With no intermediary or intervening mediums.

While music and film dominate the arts industry in terms of media coverage, the visual arts scene relies on galleries and print media to give them the visibility they need.

“Baguslah portal media online macam Daily Seni nak cover event macam ni. Seni bukan sahaja setakat filem dengan music. Visual arts pun seni jugak. Macam tu jugak pantun.” quips Amy.

In many ways I agree with her.

This exhibition shows a unique bridge between two different art forms, one print and the other visual. The former being traditional and the latter, contemporary due to the artists’ style influencing their personal interpretations.

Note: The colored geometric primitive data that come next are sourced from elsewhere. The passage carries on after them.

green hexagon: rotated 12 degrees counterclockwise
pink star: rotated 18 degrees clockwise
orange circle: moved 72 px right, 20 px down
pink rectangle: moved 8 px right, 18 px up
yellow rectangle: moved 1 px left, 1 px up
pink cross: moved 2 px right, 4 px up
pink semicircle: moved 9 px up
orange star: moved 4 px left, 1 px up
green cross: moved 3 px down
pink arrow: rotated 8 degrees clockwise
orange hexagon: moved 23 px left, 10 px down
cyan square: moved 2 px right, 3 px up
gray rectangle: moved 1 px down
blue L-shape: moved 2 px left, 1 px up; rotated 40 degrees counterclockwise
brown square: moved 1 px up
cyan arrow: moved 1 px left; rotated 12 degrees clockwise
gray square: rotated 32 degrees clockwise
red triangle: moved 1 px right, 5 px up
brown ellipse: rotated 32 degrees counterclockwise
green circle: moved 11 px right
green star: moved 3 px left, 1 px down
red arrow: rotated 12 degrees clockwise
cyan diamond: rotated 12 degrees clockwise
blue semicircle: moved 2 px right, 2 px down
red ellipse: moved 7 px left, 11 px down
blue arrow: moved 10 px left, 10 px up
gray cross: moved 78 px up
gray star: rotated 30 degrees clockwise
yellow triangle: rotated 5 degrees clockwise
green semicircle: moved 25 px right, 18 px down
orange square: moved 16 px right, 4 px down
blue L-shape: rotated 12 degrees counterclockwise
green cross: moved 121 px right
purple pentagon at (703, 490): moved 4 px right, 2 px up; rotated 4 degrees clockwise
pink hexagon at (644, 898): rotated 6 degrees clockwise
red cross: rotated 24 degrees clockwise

Diri, Ilmu & Pencipta by Safar Zin
Diri, Ilmu & Pencipta by Safar Zin

While the name of the exhibition gave me an impression that the poems were the focus rather than the artists, I am glad to have sampled their art. Safar Zin’s fine charcoal strokes are a great contrast to the rough and coarse nature of the instrument, reminding me of Bayu Utomo Radjikin. Amy Nazira’s clear lines and colour takes us into her whimsical world where reality is a little distorted, and as we settle into her art we start to appreciate her imagination via the details in her pieces. Gaining a better understanding of the exhibition after speaking to them I felt that the exhibition should have been called ‘Parallels’ instead.

As I left the gallery I hope that there will be more art being showcased together in a manner such as this. Parallel Poem serves as an exhibition for the hard work and talents of Amy Nazira and Safar Zin, but more importantly it shows that the arts can aren’t so far apart from each other. And that a union of two seemingly different art forms, may result in works that are just as note-worthy.